Brinegar and Young both acknowledge that, despite what needs to happen, a short-term measure – extension of credits, etc. for six months, for example – to buy more time for substantive and comprehensive reform is likely the most positive outcome that can be expected this month. 

In addition to the survey of businesses, Young’s office also electronically surveyed constituents in his district with similar questions. The results from the more than 2,700 individual respondents largely echoed the findings on the business survey.

“It’s clear to me there is a real appetite right now for comprehensive tax reform,” said Young.  “As negotiations continue on the so-called ‘fiscal cliff’, tax reform paired with spending cuts isn’t just my desired approach, it’s also the approach favored by individual Hoosiers and Indiana businesses.
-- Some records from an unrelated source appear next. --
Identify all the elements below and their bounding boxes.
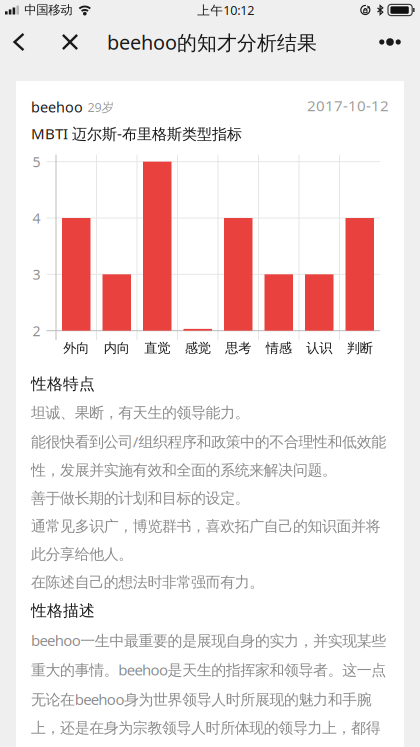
- staticText: 在陈述自己的想法时非常强而有力。: [31, 573, 264, 592]
- staticText: beehoo: [31, 97, 83, 117]
- staticText: 感觉: [185, 340, 211, 356]
- staticText: 外向: [63, 340, 89, 356]
- staticText: 内向: [104, 340, 130, 356]
- staticText: 5: [32, 152, 40, 171]
- staticText: 2: [32, 321, 40, 340]
- staticText: 上午10:12: [197, 1, 254, 18]
- staticText: 判断: [347, 340, 373, 356]
- staticText: 3: [32, 265, 40, 284]
- staticText: 情感: [266, 340, 292, 356]
- staticText: 通常见多识广，博览群书，喜欢拓广自己的知识面并将此分享给他人。: [31, 517, 381, 564]
- staticText: beehoo的知才分析结果: [107, 28, 317, 56]
- staticText: 2017-10-12: [307, 95, 389, 116]
- staticText: beehoo一生中最重要的是展现自身的实力，并实现某些重大的事情。beehoo是…: [31, 630, 386, 747]
- button[interactable]: Close: [52, 20, 88, 64]
- staticText: 坦诚、果断，有天生的领导能力。: [31, 403, 250, 422]
- staticText: 29岁: [88, 98, 114, 116]
- staticText: 善于做长期的计划和目标的设定。: [31, 489, 250, 508]
- button[interactable]: Back: [6, 20, 32, 64]
- staticText: 4: [32, 208, 40, 228]
- staticText: 性格特点: [31, 374, 95, 394]
- staticText: 能很快看到公司/组织程序和政策中的不合理性和低效能性，发展并实施有效和全面的系统…: [31, 431, 386, 480]
- staticText: 性格描述: [31, 601, 95, 621]
- staticText: 思考: [225, 340, 251, 356]
- staticText: MBTI 迈尔斯-布里格斯类型指标: [31, 123, 242, 144]
- staticText: 直觉: [144, 340, 170, 356]
- staticText: 认识: [306, 340, 332, 356]
- staticText: 中国移动: [24, 2, 72, 18]
- button[interactable]: More options: [368, 20, 412, 64]
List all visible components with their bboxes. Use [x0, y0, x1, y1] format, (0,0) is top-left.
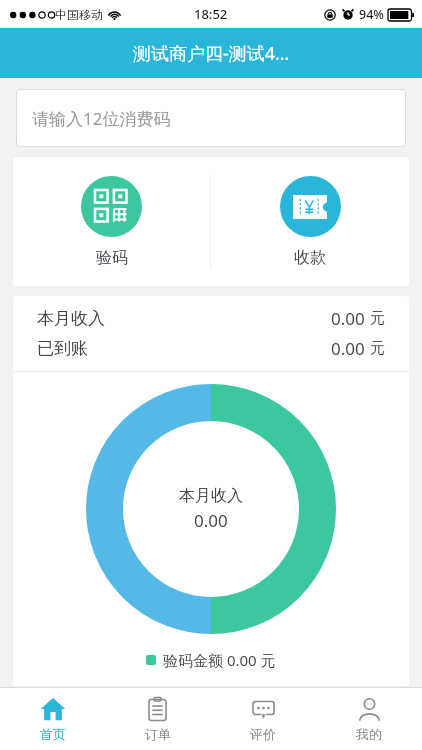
other: 首页 — [40, 696, 66, 722]
staticText: 0.00 — [331, 337, 365, 360]
button[interactable]: 评价 — [210, 688, 316, 750]
button[interactable]: 请输入12位消费码 — [16, 89, 406, 147]
staticText: 0.00 — [331, 307, 365, 330]
staticText: 首页 — [40, 726, 66, 742]
staticText: 测试商户四-测试4… — [133, 41, 290, 66]
other: 订单 — [145, 697, 170, 722]
staticText: 本月收入 — [179, 486, 243, 506]
button[interactable]: 首页 — [0, 688, 105, 750]
staticText: 中国移动 — [55, 7, 103, 22]
staticText: 我的 — [356, 726, 382, 742]
button[interactable]: 订单 — [105, 688, 210, 750]
staticText: 收款 — [294, 248, 326, 268]
button[interactable]: 验码 — [13, 157, 210, 286]
other: 我的 — [357, 697, 382, 722]
staticText: 94% — [359, 6, 384, 23]
staticText: 已到账 — [37, 338, 88, 359]
staticText: 验码金额 0.00 元 — [163, 650, 276, 670]
staticText: 本月收入 — [37, 308, 105, 329]
staticText: 元 — [370, 339, 385, 358]
button[interactable]: 我的 — [316, 688, 422, 750]
staticText: 订单 — [145, 726, 171, 742]
staticText: 0.00 — [194, 509, 228, 532]
staticText: 元 — [370, 309, 385, 328]
staticText: 18:52 — [194, 5, 228, 23]
button[interactable]: 收款 — [211, 157, 409, 286]
staticText: 请输入12位消费码 — [32, 107, 171, 130]
staticText: 评价 — [250, 726, 276, 742]
staticText: 验码 — [96, 248, 128, 268]
other: 评价 — [251, 697, 276, 722]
As a new member of the Ways and Means Committee, I look forward to representing those wishes as we move forward on this front.”

A plurality of individuals said the fiscal crisis was more of a spending problem (46%) than a revenue problem (11%), while 40% said both are to blame. 

Additionally, 54% (compared to 26% opposed) of individuals support a model of tax reform similar to the House Republican proposal of eliminating deductions in order to simplify the tax code. But regardless of what approach is taken, 85.5% of individuals said they support extending most or all of the current tax rates while Congress works through the issue.

Congressman Young is using the information gathered in the survey and via constituent research to help inform his approach to these fiscal issues. Likewise, the Indiana Chamber’s lobbying efforts on federal tax reform are relying heavily on the survey findings.

Charts detailing the results of the tax surveys of business owners and Congressman Young’s individual constituents can be found online at www.indianachamber.com/federal.